At the heart of it is Lillian, the instructor and owner of the restaurant where the classes are held. She, too, has a quietly compelling story, one that has shaped her with whom she has become. She was an exceptional character, the rock of knowledge for each of the students, quickly learning what they needed to be taught. She is what kept them moving forward, both in their cooking skills and in life.

And this line stuck with me, about Tom and his wife, Charlie. It's this character's story which made me cry, and if you've read this book, then you know what I mean.
She was nowhere and everywhere, and he couldn't stop looking.
Erica Bauermeister's novel was released in 2009, and the story has such a sophisticated style that it's surprising it was a debut novel. It's a story that will make you cry and laugh, but most importantly, it will remind you that living is about the here and now, and that while mistakes happen, the choice to never let a moment pass you by is clear. Love, and be loved, and do so with integrity and kindness.

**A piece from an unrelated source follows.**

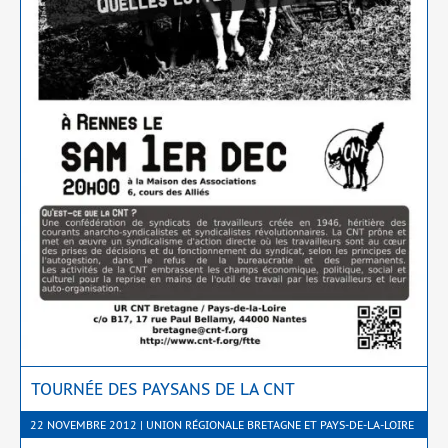
TOURNÉE DES PAYSANS DE LA CNT
22 NOVEMBRE 2012 | UNION RÉGIONALE BRETAGNE ET PAYS-DE-LA-LOIRE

While the school deals with the essential ingredients of cooking, it is by far the fundamental elements of living that are the most important lesson to be learned. I cannot wait to read (or listen to) Joy for Beginners which was released in June 2011.

Audio Sample: Click here to listen to the five minute sample of this book, narrated by the incomparable Cassandra Campbell. She knocks it out of the park yet again, but you know what? It's really no surprise. She's just a phenomenal narrator. You can't go wrong with her.

Publisher: Penguin Audio
Release Date: 01/22/2009
Audio Time: 7 hours
Narrator: Cassandra Campbell

About the Author
Erica Bauermeister is the author of the recently released Joy for Beginners. Her debut novel, The School of Essential Ingredients was released in 2009 and has been published in more than 21 countries. She has also co-authored 500 Great Books by Women: A Reader's Guide with Holly Smith and Jesse Larsen, and Let's Hear It For the Girls: 375 Great Books for Readers 2-14 with Holly Smith. She has a Ph.D. from the University of Washington and currently lives in Seattle.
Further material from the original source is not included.